Stored data entries

──────

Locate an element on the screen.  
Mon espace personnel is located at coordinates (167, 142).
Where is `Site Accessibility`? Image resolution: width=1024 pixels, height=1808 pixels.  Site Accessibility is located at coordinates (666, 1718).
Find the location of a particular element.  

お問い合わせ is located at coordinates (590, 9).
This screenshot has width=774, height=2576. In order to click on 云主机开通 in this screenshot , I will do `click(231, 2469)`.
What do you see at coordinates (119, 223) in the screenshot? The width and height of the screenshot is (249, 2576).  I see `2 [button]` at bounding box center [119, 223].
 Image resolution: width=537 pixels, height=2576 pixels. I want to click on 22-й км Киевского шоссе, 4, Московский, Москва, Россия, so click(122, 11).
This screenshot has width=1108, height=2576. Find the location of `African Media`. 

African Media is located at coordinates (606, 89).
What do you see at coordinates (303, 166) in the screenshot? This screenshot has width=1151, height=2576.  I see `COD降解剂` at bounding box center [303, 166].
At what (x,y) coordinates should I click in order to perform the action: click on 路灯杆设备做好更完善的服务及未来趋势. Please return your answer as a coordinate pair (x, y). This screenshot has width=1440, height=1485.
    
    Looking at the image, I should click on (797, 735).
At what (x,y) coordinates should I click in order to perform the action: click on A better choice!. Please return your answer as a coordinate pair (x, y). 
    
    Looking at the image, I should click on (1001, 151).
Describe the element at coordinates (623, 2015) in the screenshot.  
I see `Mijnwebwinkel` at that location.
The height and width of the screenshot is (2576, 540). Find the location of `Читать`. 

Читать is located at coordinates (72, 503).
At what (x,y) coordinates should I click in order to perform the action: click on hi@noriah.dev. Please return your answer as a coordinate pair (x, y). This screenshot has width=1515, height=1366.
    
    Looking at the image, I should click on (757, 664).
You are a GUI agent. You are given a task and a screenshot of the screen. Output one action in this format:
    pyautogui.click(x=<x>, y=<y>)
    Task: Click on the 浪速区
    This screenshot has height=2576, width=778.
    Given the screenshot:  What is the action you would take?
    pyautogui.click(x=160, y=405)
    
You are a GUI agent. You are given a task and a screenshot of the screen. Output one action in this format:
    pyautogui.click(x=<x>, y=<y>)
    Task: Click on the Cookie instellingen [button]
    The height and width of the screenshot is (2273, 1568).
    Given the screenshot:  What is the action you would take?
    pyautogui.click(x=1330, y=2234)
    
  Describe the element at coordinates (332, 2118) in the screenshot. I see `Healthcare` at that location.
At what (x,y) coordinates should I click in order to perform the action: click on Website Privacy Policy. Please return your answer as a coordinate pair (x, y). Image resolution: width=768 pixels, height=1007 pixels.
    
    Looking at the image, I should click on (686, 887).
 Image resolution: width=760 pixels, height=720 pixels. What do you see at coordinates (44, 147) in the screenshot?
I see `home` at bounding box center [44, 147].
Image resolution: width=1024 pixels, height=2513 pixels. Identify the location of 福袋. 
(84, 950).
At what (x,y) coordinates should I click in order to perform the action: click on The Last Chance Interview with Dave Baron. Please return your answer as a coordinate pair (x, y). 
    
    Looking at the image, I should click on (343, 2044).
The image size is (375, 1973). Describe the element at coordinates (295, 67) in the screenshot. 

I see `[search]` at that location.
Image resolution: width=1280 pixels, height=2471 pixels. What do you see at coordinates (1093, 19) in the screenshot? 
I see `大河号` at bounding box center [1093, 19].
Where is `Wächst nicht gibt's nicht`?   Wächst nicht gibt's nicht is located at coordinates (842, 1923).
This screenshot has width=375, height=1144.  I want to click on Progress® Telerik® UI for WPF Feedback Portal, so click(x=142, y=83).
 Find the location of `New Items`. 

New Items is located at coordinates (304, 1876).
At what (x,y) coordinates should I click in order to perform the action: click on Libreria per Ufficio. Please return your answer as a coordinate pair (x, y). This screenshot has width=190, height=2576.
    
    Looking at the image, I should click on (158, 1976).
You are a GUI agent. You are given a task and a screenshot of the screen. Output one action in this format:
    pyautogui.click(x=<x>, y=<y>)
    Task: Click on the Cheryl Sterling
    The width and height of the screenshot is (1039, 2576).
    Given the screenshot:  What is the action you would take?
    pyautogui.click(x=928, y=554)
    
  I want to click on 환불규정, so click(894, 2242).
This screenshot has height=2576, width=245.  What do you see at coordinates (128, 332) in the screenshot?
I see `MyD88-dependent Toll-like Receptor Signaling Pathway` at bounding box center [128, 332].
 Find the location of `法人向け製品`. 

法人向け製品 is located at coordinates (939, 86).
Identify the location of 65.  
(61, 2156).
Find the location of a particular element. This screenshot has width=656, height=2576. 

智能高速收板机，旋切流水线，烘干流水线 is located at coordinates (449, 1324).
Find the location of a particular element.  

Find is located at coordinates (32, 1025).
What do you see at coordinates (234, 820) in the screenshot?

──────

* **Exercise instructions**
What lines in the data above carry "Where"? Return them all.

* **Answer section**
Where is `Site Accessibility`? Image resolution: width=1024 pixels, height=1808 pixels.  Site Accessibility is located at coordinates (666, 1718).
Where is `Wächst nicht gibt's nicht`?   Wächst nicht gibt's nicht is located at coordinates (842, 1923).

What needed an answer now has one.